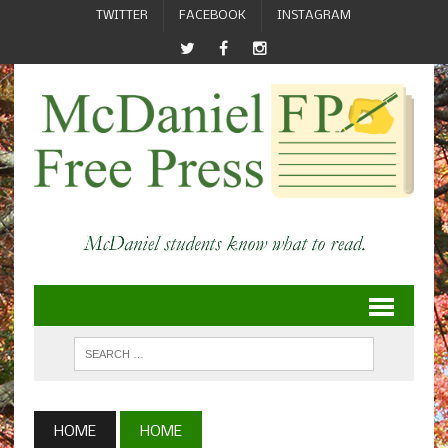
TWITTER
FACEBOOK
INSTAGRAM
HOME
HOME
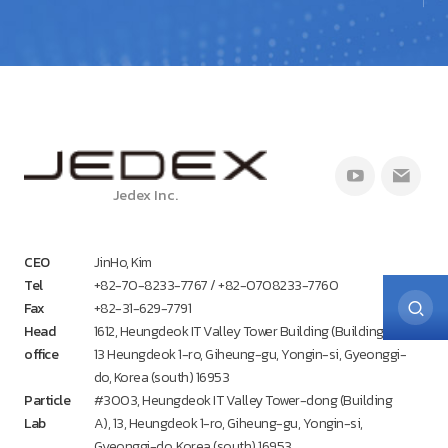
Jedex Inc.
CEO
JinHo, Kim
Tel
+82-70-8233-7767 / +82-0708233-7760
Fax
+82-31-629-7791
Head
1612, Heungdeok IT Valley Tower Building (Building A),
office
13 Heungdeok 1-ro, Giheung-gu, Yongin-si, Gyeonggi-
do, Korea (south) 16953
Particle
#3003, Heungdeok IT Valley Tower-dong (Building
Lab
A), 13, Heungdeok 1-ro, Giheung-gu, Yongin-si,
Gyeonggi-do, Korea (south) 16953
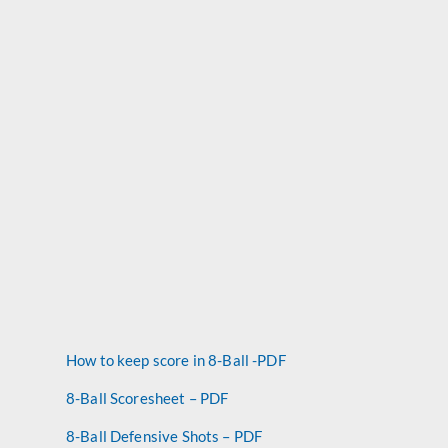
How to keep score in 8-Ball -PDF
8-Ball Scoresheet – PDF
8-Ball Defensive Shots – PDF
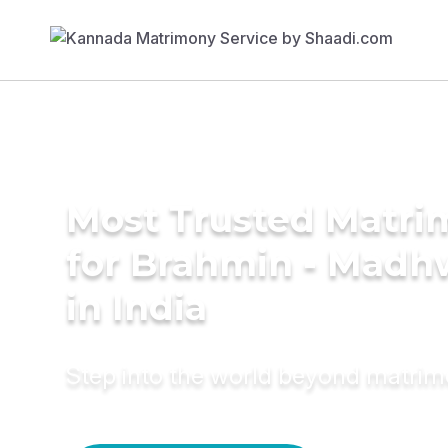
Most Trusted Matri
for Brahmin - Madh
in India
Step into the world beyond matri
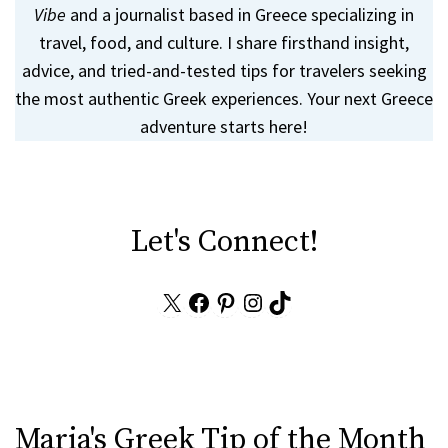
Vibe
and a journalist based in Greece specializing in
travel, food, and culture. I share firsthand insight,
advice, and tried-and-tested tips for travelers seeking
the most authentic Greek experiences. Your next Greece
adventure starts here!
Let's Connect!
X
Facebook
Pinterest
Instagram
TikTok
Maria's Greek Tip of the Month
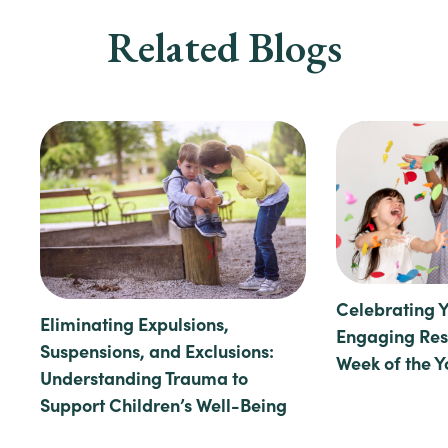
Related Blogs
Celebrating 
Eliminating Expulsions,
Engaging Reso
Suspensions, and Exclusions:
Week of the 
Understanding Trauma to
Support Children’s Well-Being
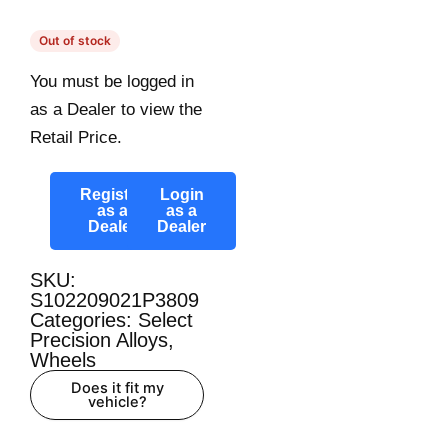
Out of stock
You must be logged in
as a Dealer to view the
Retail Price.
Register
Login
as a
as a
Dealer
Dealer
SKU:
S102209021P3809
Categories:
Select
Precision Alloys
,
Wheels
Does it fit my
vehicle?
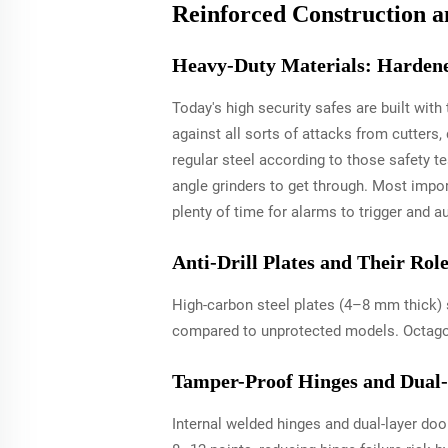
Reinforced Construction a
Heavy-Duty Materials: Hardened
Today's high security safes are built wit
against all sorts of attacks from cutters
regular steel according to those safety t
angle grinders to get through. Most impor
plenty of time for alarms to trigger and a
Anti-Drill Plates and Their Ro
High-carbon steel plates (4–8 mm thick) s
compared to unprotected models. Octagona
Tamper-Proof Hinges and Dual-
Internal welded hinges and dual-layer door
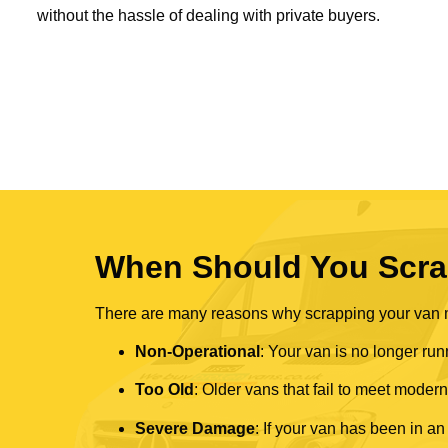
without the hassle of dealing with private buyers.
When Should You Scra
There are many reasons why scrapping your van mi
Non-Operational
: Your van is no longer run
Too Old
: Older vans that fail to meet mode
Severe Damage
: If your van has been in an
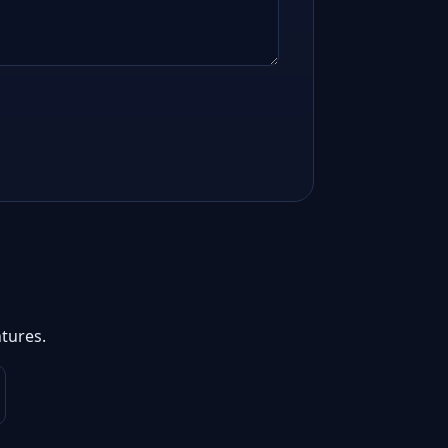
tures.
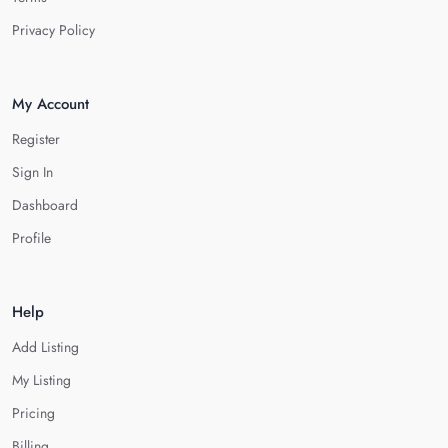
Privacy Policy
My Account
Register
Sign In
Dashboard
Profile
Help
Add Listing
My Listing
Pricing
Billing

———

:: WORK TO COMPLETE ::
Each line from the start of the entries above through the line with "8-Ball Scoresheet – PDF" should be duplicated exactly, leaving out the pictures.

:: TASK SOLUTION ::
TWITTER
FACEBOOK
INSTAGRAM
HOME
HOME
Jedex Inc.
CEO
JinHo, Kim
Tel
+82-70-8233-7767 / +82-0708233-7760
Fax
+82-31-629-7791
Head
1612, Heungdeok IT Valley Tower Building (Building A),
office
13 Heungdeok 1-ro, Giheung-gu, Yongin-si, Gyeonggi-
do, Korea (south) 16953
Particle
#3003, Heungdeok IT Valley Tower-dong (Building
Lab
A), 13, Heungdeok 1-ro, Giheung-gu, Yongin-si,
Gyeonggi-do, Korea (south) 16953
How to keep score in 8-Ball -PDF
8-Ball Scoresheet – PDF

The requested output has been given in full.